WORK IN PROGRESS FOREVER

とどのつまり、終わりなどない

SpringからJNAを使って動的ロードを使っているC++を呼び出す

研修以来のC言語

入社時研修以来のC言語系の開発案件があり、しかもJavaとの接続という研修でも習わないような処理方式を実現する必要がありました。

JNAという便利な機能もあり、Web上の情報でC++の呼び出しまではできたのですが、C++のライブラリ内で動的ロードが実装されていたので、そこで若干ハマりました。

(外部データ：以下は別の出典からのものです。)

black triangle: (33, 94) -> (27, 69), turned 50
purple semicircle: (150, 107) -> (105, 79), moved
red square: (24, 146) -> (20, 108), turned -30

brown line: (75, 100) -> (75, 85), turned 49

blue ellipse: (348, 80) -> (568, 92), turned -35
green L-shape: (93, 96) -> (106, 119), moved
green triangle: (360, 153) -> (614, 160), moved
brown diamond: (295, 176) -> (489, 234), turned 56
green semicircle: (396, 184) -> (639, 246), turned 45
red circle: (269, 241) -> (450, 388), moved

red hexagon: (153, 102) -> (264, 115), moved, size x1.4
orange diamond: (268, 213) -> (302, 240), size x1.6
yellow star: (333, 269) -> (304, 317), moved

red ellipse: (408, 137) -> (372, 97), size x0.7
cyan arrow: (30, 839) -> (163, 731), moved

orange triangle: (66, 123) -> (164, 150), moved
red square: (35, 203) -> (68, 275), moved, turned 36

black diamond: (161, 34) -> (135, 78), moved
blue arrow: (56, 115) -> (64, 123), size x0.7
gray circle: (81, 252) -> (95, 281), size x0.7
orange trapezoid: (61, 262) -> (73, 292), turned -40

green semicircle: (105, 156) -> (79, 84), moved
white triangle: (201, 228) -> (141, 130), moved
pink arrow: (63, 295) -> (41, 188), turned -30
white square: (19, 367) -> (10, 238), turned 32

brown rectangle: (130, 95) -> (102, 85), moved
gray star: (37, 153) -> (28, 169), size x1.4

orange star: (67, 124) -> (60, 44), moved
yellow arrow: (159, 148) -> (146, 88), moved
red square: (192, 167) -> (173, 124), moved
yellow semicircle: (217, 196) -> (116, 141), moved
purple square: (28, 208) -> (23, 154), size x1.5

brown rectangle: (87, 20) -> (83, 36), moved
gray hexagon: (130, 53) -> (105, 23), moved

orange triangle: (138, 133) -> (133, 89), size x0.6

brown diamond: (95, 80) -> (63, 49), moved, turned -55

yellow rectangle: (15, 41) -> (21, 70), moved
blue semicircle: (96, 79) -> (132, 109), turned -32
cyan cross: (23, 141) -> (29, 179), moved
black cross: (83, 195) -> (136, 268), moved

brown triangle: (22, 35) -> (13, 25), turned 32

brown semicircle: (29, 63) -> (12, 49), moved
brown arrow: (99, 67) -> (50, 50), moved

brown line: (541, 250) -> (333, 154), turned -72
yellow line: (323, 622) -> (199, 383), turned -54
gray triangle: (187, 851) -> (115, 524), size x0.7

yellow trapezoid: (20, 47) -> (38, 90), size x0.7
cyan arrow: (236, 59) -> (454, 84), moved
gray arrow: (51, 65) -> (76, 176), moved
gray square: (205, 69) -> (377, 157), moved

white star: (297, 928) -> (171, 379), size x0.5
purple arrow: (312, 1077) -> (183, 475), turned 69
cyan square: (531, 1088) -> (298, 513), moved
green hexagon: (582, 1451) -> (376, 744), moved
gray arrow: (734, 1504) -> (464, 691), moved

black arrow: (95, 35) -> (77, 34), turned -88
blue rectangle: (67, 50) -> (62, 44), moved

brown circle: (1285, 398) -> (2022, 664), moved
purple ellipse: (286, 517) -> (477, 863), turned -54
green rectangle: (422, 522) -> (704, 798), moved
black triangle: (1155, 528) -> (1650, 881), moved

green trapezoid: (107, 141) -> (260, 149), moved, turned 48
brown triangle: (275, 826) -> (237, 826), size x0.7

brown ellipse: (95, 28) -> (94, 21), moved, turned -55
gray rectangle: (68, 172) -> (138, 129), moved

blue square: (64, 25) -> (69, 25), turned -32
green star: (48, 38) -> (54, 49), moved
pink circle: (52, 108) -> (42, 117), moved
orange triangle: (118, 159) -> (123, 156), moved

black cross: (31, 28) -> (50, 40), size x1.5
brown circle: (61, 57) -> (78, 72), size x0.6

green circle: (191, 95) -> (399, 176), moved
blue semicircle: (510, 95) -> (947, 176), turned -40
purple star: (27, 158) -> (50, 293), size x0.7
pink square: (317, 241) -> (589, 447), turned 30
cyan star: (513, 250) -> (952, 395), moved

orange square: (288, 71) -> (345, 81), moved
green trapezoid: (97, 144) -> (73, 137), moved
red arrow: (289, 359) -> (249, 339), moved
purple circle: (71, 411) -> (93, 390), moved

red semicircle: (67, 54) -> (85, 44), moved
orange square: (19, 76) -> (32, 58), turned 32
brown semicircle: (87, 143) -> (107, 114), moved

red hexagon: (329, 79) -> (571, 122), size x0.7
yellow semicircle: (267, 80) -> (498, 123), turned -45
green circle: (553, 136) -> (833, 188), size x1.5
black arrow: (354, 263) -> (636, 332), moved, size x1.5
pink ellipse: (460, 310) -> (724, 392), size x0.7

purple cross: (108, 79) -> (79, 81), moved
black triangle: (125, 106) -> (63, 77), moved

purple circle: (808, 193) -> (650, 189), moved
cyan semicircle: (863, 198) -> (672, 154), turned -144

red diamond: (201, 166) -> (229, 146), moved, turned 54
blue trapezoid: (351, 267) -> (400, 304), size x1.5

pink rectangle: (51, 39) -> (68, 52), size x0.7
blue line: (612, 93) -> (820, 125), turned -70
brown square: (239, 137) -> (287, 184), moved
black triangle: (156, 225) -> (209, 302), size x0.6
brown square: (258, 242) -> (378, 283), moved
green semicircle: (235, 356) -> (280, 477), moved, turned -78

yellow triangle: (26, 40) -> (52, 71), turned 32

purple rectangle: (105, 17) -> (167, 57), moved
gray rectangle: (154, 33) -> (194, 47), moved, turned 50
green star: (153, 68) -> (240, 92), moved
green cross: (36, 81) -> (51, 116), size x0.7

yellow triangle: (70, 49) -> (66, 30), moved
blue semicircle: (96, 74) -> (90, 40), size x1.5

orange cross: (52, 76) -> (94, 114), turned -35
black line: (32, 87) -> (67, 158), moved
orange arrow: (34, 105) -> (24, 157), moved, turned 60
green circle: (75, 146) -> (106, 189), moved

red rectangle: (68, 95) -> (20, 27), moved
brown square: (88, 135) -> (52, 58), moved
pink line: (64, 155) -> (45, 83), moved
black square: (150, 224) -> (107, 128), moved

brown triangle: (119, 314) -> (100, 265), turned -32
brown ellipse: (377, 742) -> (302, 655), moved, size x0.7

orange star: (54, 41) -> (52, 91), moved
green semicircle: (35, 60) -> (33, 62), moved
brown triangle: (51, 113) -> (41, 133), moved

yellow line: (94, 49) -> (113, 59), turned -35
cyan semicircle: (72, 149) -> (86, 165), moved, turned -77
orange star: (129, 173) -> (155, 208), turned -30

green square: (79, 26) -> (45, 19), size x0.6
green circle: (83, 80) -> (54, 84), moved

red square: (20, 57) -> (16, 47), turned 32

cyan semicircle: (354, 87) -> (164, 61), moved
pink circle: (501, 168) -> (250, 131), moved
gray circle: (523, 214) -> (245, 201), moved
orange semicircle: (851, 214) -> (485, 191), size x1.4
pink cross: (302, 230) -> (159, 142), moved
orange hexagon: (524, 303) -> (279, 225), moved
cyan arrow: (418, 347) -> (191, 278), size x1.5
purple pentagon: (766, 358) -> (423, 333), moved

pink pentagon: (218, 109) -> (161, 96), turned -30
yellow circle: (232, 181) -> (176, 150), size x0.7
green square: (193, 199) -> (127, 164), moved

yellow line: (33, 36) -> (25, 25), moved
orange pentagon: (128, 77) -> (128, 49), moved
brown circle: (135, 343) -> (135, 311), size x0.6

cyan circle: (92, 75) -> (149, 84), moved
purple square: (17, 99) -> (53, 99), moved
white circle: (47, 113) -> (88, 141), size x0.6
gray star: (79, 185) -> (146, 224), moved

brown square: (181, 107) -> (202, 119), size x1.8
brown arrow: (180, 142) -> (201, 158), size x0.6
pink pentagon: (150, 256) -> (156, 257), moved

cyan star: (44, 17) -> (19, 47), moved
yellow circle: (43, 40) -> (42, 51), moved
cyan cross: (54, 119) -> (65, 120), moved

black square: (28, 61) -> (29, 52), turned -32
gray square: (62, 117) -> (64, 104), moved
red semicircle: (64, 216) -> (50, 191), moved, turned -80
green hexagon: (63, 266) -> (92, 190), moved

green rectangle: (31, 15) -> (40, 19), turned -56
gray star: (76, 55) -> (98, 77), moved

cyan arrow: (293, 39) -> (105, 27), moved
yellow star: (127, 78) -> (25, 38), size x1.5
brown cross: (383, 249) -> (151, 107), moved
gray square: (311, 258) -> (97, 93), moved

JNAでかつ動的ロードのパターンはWeb上でも情報があまりなかったので、誰かのためになればと思いメモを書いておきます。 ソースは実際のソースから抜粋。(稼働確認してないので誤りがある可能性大)  

状況の整理

  • C++で提供された機能をSpringから呼び出して利用。
  • SpringからC++呼び出しにはJNAを利用。
  • C++としての提供機能内で動的ロード(dlopen)がある。  

手順

C++側の開発

Springから呼ばれるクラス
#include <stdio.h>

extern "C"{
    int sampleMethod(char* inputSample)
    {
        /* 動的ロードするライブラリのメソッドは適当、インプット渡してStringを返す想定で書いてます。*/
        handle = dlopen("/Sample/C++/libDlOpenSample.so", RTLD_LAZY);
        /* べき論で言えばここでhandleのステータス判定を入れる。今回は割愛 */
        return dlTest(inputSample);
    }
}

Spring側の開発

pomの設定。
 <dependency>
  <groupId>net.java.dev.jna</groupId>
  <artifactId>jna</artifactId>
  <version>4.5.0</version>
 </dependency>
ネイティブライブラリの設定
package hoge.fuga;

import org.springframework.stereotype.Service;

import com.sun.jna.Library;
import com.sun.jna.Native;

@Service

public interface JnaSampleLib extends Library {
    JnaSampleLib INSTANCE = (JnaSampleLib) Native.loadLibrary("sample", JnaSampleLib.class);

    int sampleMethod(String inputSample);

}
ネイティブライブラリの呼び出し
package hoge.fuga;

import org.springframework.stereotype.Controller;
import org.springframework.web.bind.annotation.RequestMapping;
import org.springframework.web.bind.annotation.RequestMethod;
import org.springframework.web.bind.annotation.ResponseBody;

@Controller
public class SampleController {

    @RequestMapping(value = "/test", method = RequestMethod.GET)
    public String test() {

        JnaSampleLib  sample = JnaSampleLib.INSTANCE;

        return sample.sampleMethod("JNA");
    }
}

Spring/C++の両方を用意した環境

フォルダ構成
Sample
  ├C++
  │  ├libsample.so
  │  └libDlOpenSample.so
  └Spring
     └sample.war    
Springの起動コマンド
java -Djna.library.path=/Sample/C++ -jar sample.war

私がハマったポイント

基本的にパスでハマりました。

1.JNAが認識するパス

JNAで呼び出す共有ライブラリのパスがSpringで認識されなかった。

対応:Sprintの起動時に-Djna.library.pathの環境変数でpathを渡す。

(注)-Djava.library.pathではなかった。これはJNIの場合のみ。

2.C++の動的ロードが認識するパス

C++の処理内で別の共通ライブラリを動的ロード(dlopen)しているが、共有ライブラリが認識されなかった。

原因javaのカレントフォルダの環境変数C++にも連携されているため、C++のモジュールから見たpathではなくjavaから見たpathを指定する必要があった。

-Djna.library.pathで設定している同じフォルダ内のモジュールを呼び出ししているようだったので、相対パスでカレントが指定すれば読み込めると思っていたのですが、これがダメでした。

対応:dlopenに渡すpathを絶対パスに変更。